Republicans know that their party faces demographic headwinds in the years to come. They can read polls of millennial voters. But the party also knows how to insulate their power from popular rebuke by exploiting the counter-majoritarian features of the U.S. government. Thus, a Republican state legislative majority that collectively received fewer votes than their Democratic colleagues in 2018 is forcing Wisconsin to hold an election under conditions that ensure Democratic voters in Milwaukee will be underrepresented. And a conservative U.S. Supreme Court majority appointed by two Republican presidents who lost the popular vote subsequently made sure that Milwaukee’s disenfranchisement would not be mitigated by an extended deadline for absentee ballots.

Or, as NBC News summarized the situation for its readers:

Wisconsin’s election was already a mess yesterday morning, and it got even messier just hours later.


Democratic Gov. Tony Evers, who previously had been fine with the state’s April 7 primaries and election proceeding as planned, issued an executive order Monday afternoon suspending in-person voting and postponing it until June.


The GOP-controlled state Supreme Court overruled the governor, reinstating the election for today … All of this instability should be a warning to the other states and the two political parties to come to some sort of an agreement on rules for the road in voting in our new Coronavirus Era.

Contrary to the above, Evers had not “been fine” with holding the state’s elections until late Monday afternoon.

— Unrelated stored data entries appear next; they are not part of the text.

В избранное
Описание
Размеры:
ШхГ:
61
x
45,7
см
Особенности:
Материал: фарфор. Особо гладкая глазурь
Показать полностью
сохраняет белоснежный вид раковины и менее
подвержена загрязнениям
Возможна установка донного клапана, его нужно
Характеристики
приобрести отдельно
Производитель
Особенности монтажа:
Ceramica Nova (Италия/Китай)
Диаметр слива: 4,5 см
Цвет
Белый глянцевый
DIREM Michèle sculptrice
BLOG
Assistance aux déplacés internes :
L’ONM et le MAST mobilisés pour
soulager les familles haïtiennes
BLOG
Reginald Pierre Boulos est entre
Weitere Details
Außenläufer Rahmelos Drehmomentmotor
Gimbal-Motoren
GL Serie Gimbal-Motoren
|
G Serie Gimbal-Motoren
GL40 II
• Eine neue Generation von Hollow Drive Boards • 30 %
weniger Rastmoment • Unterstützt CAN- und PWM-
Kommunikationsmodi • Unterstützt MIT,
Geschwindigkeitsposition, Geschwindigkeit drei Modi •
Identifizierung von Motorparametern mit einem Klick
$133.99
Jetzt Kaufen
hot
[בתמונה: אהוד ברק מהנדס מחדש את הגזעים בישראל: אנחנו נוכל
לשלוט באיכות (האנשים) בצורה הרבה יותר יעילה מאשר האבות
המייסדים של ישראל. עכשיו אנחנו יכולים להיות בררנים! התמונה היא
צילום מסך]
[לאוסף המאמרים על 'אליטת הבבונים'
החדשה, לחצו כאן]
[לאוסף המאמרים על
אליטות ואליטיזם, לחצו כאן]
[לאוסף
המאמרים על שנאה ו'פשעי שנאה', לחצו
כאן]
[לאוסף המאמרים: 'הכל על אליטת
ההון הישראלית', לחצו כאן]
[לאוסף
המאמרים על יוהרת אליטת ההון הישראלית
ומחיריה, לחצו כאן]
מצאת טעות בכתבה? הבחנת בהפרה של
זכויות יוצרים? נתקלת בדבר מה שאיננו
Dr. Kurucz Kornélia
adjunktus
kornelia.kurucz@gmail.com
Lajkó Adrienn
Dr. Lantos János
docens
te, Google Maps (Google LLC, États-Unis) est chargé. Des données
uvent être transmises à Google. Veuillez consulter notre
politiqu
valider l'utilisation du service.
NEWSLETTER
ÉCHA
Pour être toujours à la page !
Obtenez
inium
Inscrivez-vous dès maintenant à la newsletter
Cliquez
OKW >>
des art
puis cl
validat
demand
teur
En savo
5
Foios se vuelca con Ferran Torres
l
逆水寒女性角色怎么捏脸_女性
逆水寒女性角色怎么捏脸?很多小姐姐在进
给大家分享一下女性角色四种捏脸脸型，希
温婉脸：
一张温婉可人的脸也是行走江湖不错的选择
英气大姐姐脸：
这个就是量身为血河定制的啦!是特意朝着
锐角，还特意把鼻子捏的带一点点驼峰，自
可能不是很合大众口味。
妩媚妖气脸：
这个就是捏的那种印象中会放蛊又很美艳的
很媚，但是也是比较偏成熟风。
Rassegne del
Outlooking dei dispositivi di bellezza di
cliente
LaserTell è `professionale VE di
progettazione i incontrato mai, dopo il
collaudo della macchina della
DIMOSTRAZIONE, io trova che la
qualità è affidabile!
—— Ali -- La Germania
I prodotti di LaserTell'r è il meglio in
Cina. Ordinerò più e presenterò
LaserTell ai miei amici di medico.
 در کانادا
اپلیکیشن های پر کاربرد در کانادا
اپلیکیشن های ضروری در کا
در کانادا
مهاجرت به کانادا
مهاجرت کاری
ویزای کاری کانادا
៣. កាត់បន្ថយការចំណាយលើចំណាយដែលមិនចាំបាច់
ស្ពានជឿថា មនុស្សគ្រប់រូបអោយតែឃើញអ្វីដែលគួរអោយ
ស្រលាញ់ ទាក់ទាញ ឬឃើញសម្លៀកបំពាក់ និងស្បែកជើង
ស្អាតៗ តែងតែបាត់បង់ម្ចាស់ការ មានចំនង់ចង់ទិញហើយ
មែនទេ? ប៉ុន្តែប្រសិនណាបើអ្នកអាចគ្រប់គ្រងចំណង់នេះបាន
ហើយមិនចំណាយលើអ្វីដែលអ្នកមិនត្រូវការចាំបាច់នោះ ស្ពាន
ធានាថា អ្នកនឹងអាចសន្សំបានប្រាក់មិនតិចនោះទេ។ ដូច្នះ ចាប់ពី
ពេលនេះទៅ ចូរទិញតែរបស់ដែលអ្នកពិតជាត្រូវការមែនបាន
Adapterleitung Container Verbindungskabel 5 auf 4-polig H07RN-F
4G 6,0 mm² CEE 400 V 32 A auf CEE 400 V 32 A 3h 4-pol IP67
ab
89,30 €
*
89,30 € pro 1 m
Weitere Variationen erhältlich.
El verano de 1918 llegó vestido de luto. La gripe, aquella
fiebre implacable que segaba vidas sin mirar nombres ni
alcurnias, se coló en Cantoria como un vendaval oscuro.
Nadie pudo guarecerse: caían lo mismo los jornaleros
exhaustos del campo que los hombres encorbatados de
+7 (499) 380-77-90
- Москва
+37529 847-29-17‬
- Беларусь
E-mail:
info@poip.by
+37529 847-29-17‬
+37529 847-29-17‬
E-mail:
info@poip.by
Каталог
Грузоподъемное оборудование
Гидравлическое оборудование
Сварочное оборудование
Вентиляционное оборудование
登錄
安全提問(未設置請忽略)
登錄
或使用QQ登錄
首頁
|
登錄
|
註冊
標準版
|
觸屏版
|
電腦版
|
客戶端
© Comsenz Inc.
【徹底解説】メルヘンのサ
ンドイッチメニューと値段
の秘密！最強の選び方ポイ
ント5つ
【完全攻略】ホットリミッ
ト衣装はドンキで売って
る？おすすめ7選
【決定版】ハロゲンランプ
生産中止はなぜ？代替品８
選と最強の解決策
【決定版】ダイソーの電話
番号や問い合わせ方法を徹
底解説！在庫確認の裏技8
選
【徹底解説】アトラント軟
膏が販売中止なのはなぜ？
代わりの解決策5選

In fact, he asked the legislature to delay the election last week. NBC ostensibly reports otherwise because suggesting that Evers shared the GOP’s position until the last minute allows the network to hold both parties culpable for Tuesday’s indefensible proceedings. In this telling, Wisconsin’s election is not a demonstration of the Republican Party’s contempt for democracy; it is a “mess” that should be a warning to “the two political parties” that they must put aside partisan bickering and protect the integrity of November’s elections.

But if the Fourth Estate wishes to help preserve the integrity of America’s elections, it will need to stop pretending that the Republican Party shares that goal.